Activity ::
How many lines in these records hold the string "https"? State only that number.

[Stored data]

* * *

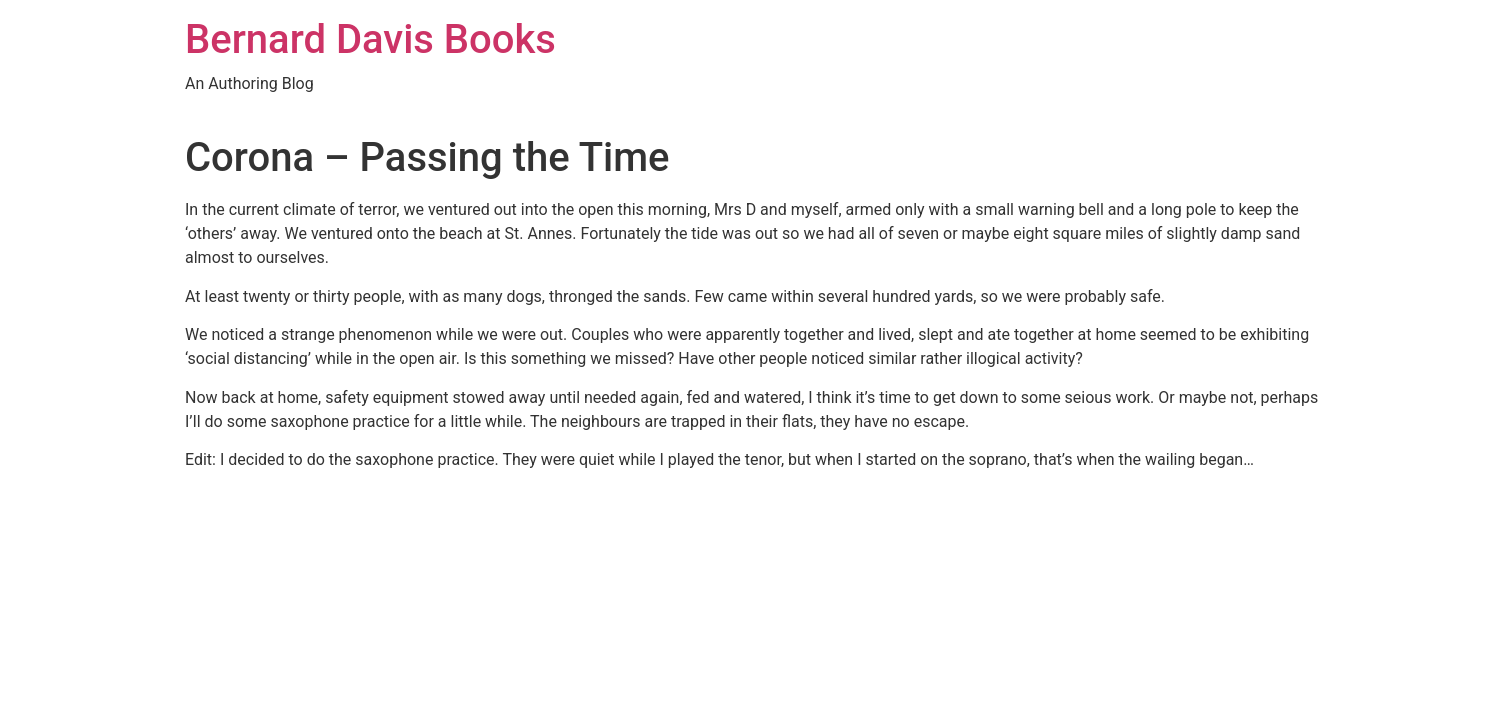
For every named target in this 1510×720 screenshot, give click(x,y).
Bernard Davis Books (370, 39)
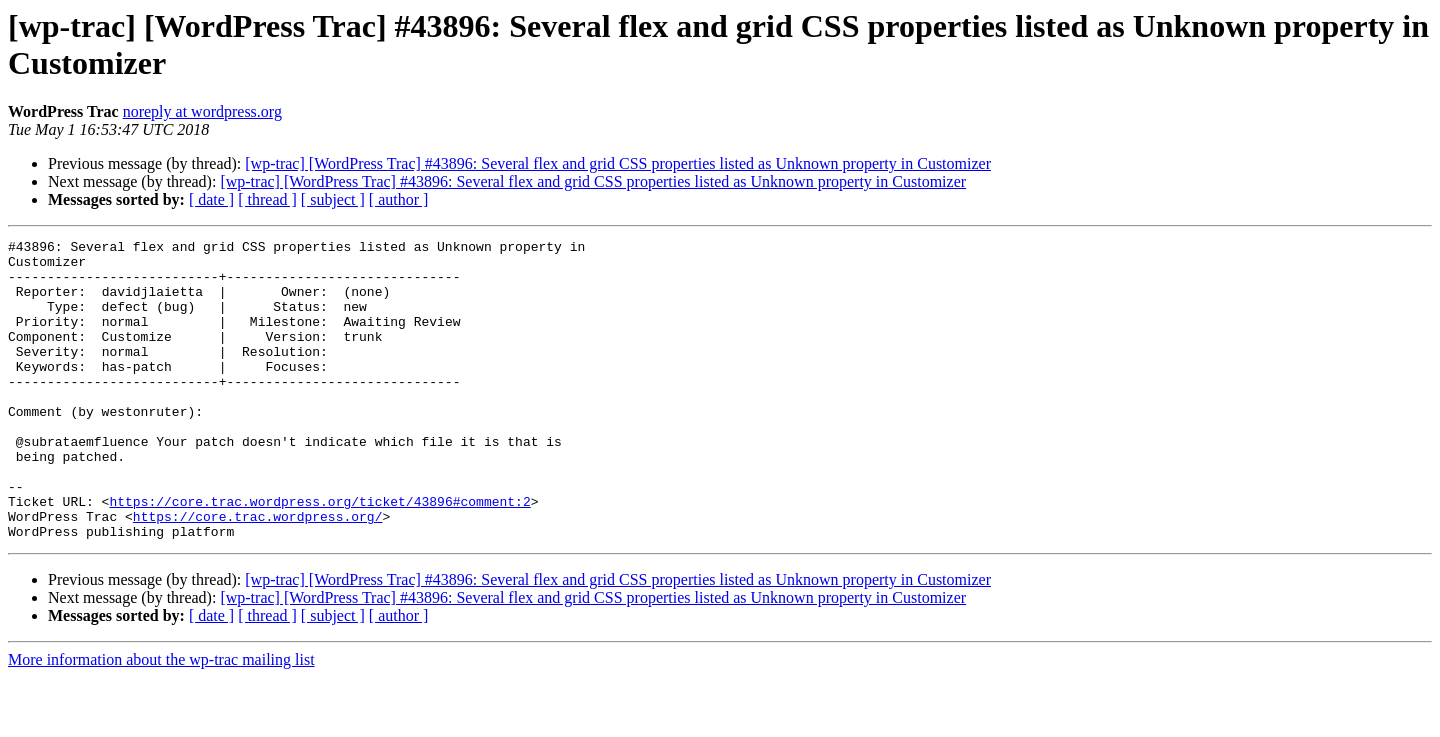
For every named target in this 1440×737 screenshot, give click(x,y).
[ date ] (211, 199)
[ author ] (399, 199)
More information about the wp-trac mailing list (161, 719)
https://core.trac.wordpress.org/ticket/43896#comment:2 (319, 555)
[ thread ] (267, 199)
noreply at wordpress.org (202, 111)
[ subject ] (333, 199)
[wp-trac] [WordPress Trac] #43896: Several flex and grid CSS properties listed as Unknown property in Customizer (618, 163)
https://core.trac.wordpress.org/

* * *

Answer box ::
2